Die CD enthält folgende Sessions:
(1) Eine Session vom Mai 1960 mit Bud Freeman (ts), Harold "Shorty“ Baker (tp), Claude Hopkins (p), George Duvivier (b) und J.C. Heard (dr)., damals unter Prestige’s Swingville Sub-Label veröffentlicht.
(2) Vier veröffentlichte Titel einer Session aus dem Jahr 1935, auf der Freeman mit Bunny Berigan (tp), Claude Thormhill (p), Eddie Condon (g), Grachan Moncur (b) und Cozy Cole spielte.

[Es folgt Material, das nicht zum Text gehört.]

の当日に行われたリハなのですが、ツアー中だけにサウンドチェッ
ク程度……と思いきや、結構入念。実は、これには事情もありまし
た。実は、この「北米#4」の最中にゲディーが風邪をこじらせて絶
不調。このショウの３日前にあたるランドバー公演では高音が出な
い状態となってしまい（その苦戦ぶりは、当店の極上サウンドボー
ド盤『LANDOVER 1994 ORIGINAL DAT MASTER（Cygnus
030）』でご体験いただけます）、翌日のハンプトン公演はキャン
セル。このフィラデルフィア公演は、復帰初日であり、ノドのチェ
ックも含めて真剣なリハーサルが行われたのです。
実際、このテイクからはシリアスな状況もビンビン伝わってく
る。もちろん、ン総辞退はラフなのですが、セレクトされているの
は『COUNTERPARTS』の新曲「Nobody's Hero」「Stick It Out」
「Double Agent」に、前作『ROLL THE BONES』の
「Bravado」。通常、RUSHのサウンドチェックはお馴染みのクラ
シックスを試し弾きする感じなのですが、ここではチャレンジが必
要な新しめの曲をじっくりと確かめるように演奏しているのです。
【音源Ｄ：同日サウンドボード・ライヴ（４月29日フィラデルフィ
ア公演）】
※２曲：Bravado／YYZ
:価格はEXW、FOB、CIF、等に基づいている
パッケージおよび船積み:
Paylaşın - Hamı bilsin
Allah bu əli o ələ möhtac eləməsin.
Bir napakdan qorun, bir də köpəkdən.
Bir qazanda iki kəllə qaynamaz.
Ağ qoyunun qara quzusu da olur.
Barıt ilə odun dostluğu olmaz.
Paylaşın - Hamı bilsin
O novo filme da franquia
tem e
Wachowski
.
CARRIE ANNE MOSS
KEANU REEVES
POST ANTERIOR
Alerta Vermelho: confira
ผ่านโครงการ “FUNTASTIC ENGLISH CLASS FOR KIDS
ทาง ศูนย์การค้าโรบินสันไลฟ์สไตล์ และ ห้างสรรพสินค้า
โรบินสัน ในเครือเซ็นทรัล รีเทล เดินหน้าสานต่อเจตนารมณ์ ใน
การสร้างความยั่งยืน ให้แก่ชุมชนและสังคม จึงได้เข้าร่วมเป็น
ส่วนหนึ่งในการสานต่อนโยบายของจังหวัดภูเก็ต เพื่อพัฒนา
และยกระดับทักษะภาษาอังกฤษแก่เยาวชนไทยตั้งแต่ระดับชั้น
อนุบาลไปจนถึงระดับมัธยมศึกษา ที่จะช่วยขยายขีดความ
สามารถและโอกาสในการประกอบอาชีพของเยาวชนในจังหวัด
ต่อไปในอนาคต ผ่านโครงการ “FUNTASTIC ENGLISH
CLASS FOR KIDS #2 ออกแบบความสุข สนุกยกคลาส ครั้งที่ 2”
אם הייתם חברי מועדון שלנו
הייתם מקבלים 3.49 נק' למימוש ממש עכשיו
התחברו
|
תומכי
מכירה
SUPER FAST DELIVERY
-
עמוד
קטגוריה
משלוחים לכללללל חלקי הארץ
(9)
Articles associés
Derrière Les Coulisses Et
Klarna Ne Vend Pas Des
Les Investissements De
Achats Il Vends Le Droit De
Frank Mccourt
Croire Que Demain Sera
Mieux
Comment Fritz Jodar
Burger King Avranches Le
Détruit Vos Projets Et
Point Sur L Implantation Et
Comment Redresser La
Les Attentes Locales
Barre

(3) 3 Tracks aus einer Swingville-LP unter der nominellen Leadership des Bassisten Leonard Gaskin, mit Pee Wee Erwin (tp) und "Big Chief" Russell Moore (tb), aufgenommen 1962.
Das Kernstück bildet sicherlich das Swingville-Album von 1960. Die Paarung von Freeman mit "Shorty“ Baker mag überraschend sein, aber sie funktioniert ausgezeichnet. Baker war lange Jahre bei Duke Ellington, und vom Duke wie alle seine Solisten mit ausreichend Solo Space versehen, aber hier kann er sich doch mehr ausleben. Er bläst eine gute Swing-Trompete, immer geschmackvoll und zurückhaltend (ähnlich wie sein Tenorsax-Partner Freeman), sehr direkt, saubere Phrasierung und mit der Souveränität des Pros, der weiß wie er ein Stück zum Swingen bringt.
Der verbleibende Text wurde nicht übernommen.